[Dataset entries]
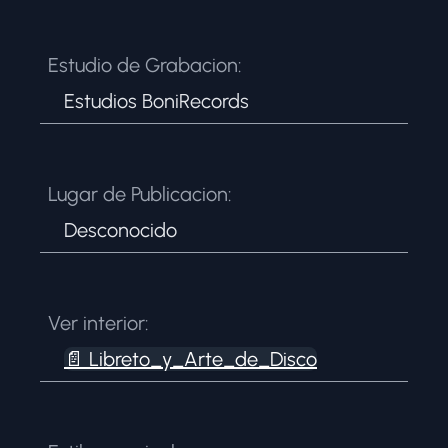
Estudio de Grabacion:
Estudios BoniRecords
Lugar de Publicacion:
Desconocido
Ver interior:
📄
Libreto_y_Arte_de_Disco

Task: Nothing but the lines from the one that contains "Estudios BoniRecords" through the end of the data above should appear, each reproduced exactly.

Exercise response:
Estudios BoniRecords
Lugar de Publicacion:
Desconocido
Ver interior:
📄
Libreto_y_Arte_de_Disco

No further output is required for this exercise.